セルフ給油システム・周辺機器 販売・施工
和田商事株式会社

セルフ雑記帳

和田 信治

vol.158『ヤクザ』

GS業界・セルフシステム

2007-05-21

 私のスタンドがある愛知県日進市の北隣に、長久手町という町がある。今月17日から18日にかけて、元暴力団員が拳銃を持って立てこもり、警察官を死傷させた事件は、普段静かなこの街を恐怖のどん底に陥れた。現場周辺には非常線が張られたため、近所のガソリンスタンドも休業。とんだ災難である。とはいえ、流れ弾で従業員や客に危害が及ばなかったのは幸いであった。

 それにしても、先月の長崎市長射殺事件といい、このところ、拳銃による殺傷事件が頻発している。ガソリンスタンドのスタッフがその災禍に見舞われる危険性は十分にある。特に、スタッフが一人か二人で店番をしているセルフスタンドでは、今後、セキュリティの一層の強化が必要だろう。冗談抜きで、「防弾チョッキを着用すること」なんて就業規則が設けられるかもしれない。私たちは、これから先、この国の治安が良くなってゆくということはまず無いとの認識に立って、営業しなければならないだろう。

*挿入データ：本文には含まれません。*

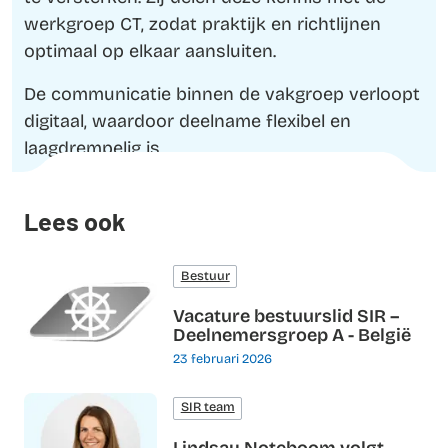
werkgroep CT, zodat praktijk en richtlijnen
optimaal op elkaar aansluiten.
De communicatie binnen de vakgroep verloopt
digitaal, waardoor deelname flexibel en
laagdrempelig is.
Lees ook
Bestuur
Vacature bestuurslid SIR –
Deelnemersgroep A - België
23 februari 2026
SIR team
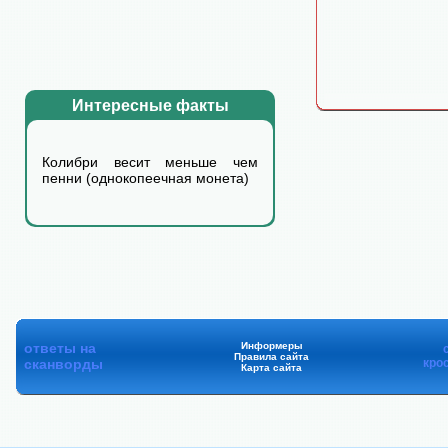
Интересные факты
Колибри весит меньше чем
пенни (однокопеечная монета)
ответы на
Информеры
Правила сайта
сканворды
кро
Карта сайта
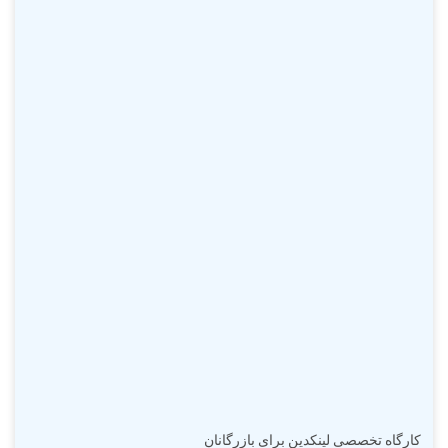
کارگاه تخصصی لینکدین برای بازرگانان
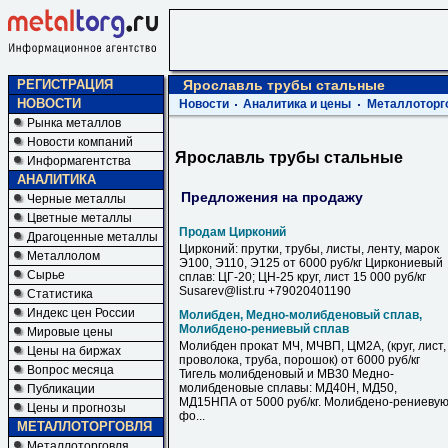
РЕГИСТРАЦИЯ
Ярославль трубы стальные
НОВОСТИ
Новости
Аналитика и цены
Металлоторг
Рынка металлов
Новости компаний
Ярославль трубы стальные
Информагентства
АНАЛИТИКА
Предложения на продажу
Черные металлы
Цветные металлы
Продам Цирконий
Драгоценные металлы
Цирконий: прутки, трубы, листы, ленту, марок
Металлолом
Э100, Э110, Э125 от 6000 руб/кг Циркониевый
Сырье
сплав: ЦГ-20; ЦН-25 круг, лист 15 000 руб/кг
Susarev@list.ru +79020401190
Статистика
Индекс цен России
Молибден, Медно-молибденовый сплав,
Молибдено-рениевый сплав
Мировые цены
Молибден прокат МЧ, МЧВП, ЦМ2А, (круг, лист,
Цены на биржах
проволока, труба, порошок) от 6000 руб/кг
Вопрос месяца
Тигель молибденовый и МВ30 Медно-
молибденовые сплавы: МД40Н, МД50,
Публикации
МД15НПА от 5000 руб/кг. Молибдено-рениеву
Цены и прогнозы
фо...
МЕТАЛЛОТОРГОВЛЯ
Металлоторговля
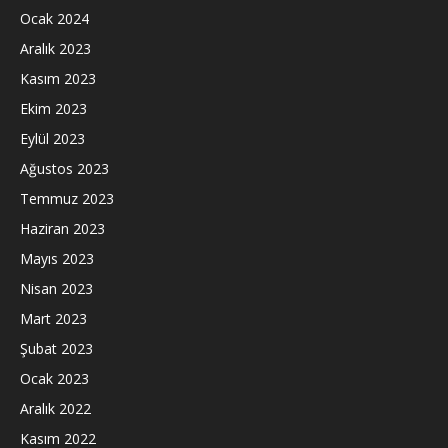
Ocak 2024
Aralık 2023
Kasım 2023
Ekim 2023
Eylül 2023
Ağustos 2023
Temmuz 2023
Haziran 2023
Mayıs 2023
Nisan 2023
Mart 2023
Şubat 2023
Ocak 2023
Aralık 2022
Kasım 2022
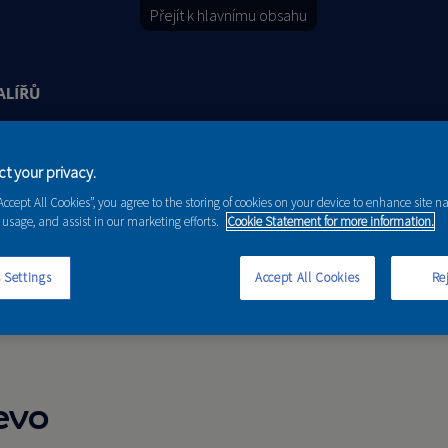
Přejít k hlavnímu obsahu
t your privacy.
Y
PORADENSTVÍ
AKCE A NOVINKY
“Accept All Cookies”, you agree to the storing of cookies on your device to enhance site n
 usage, and assist in our marketing efforts.
Cookie Statement for more information.
 Settings
Accept All Cookies
Rej
evo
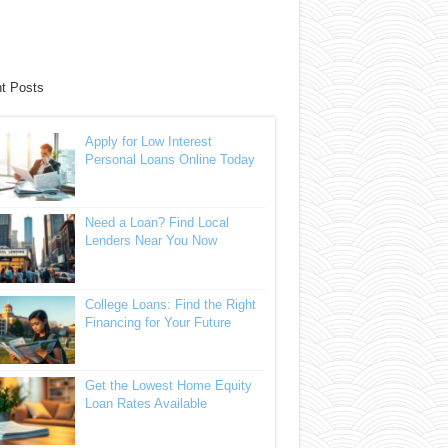
t Posts
Apply for Low Interest
Personal Loans Online Today
Need a Loan? Find Local
Lenders Near You Now
College Loans: Find the Right
Financing for Your Future
Get the Lowest Home Equity
Loan Rates Available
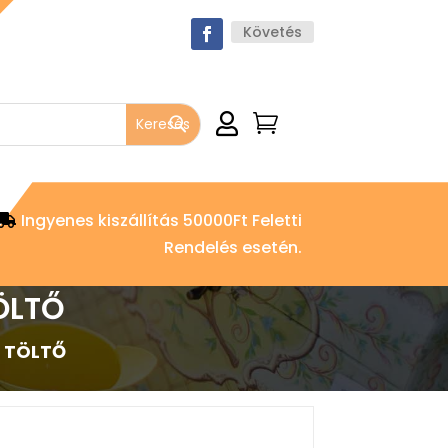
Követés


Ingyenes kiszállítás 50000Ft Feletti
Rendelés esetén.
ÖLTŐ
 TÖLTŐ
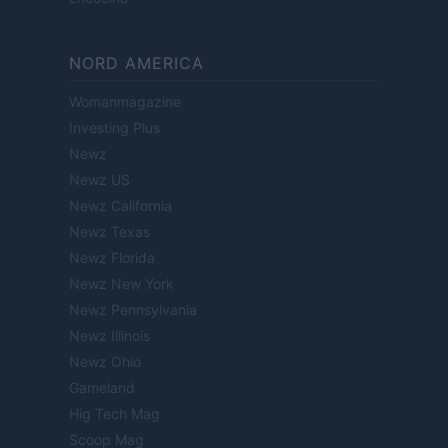
NORD AMERICA
Womanmagazine
Investing Plus
Newz
Newz US
Newz California
Newz Texas
Newz Florida
Newz New York
Newz Pennsylvania
Newz Illinois
Newz Ohio
Gameland
Hig Tech Mag
Scoop Mag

 長久手町の立てこもり事件の男は、元暴力団員。近所では、以前から“キレやすいオヤジ”と恐れられていたという。どこのガソリンスタンドにも、“気をつけて応対しなければならない客”が一人か二人はいるものだ。それは必ずしも、外車に乗り、スウェットを着込んだ、パンチパーマやスキンヘッドの男とは限らない。一見、普通の市民のように見えて、突然粗暴な性向をむき出しにする人間はたくさんいる。

 以前私のスタンドであった出来事。スーツを着た会社員風の男性が、計量機の前に車を止めると、クラクションをけたたましく鳴らし始めた。どうやら、“従業員出て来い”という合図らしい。スタッフが私の言いつけを守って知らん顔をしていると、隣のレーンで大型外車に給油をしていた、見るからにそのスジのオッサンが、「うるせぇぞこの野郎。ここはセルフなんだからテメェで給油しろ!」と怒鳴りつけた。

 怒鳴られた男は、憮然としながら券売室に入ってくると、スタッフルームのドアをドンドン叩いて、「おい、給油しに来い!」と叫びだした。ドア越しに、「当店はセルフサービスですから給油はいたしません」と断ると、男は車に戻って、またもやクラクションを鳴らし始めた。ぶち切れたのは隣の外車のオッサンだ。男を車から引きずり出すと、「やかましいって言ってるだろうが!殺すぞ!」と激怒。さすがに、男は怖くなったのか、一目散に出て行った─。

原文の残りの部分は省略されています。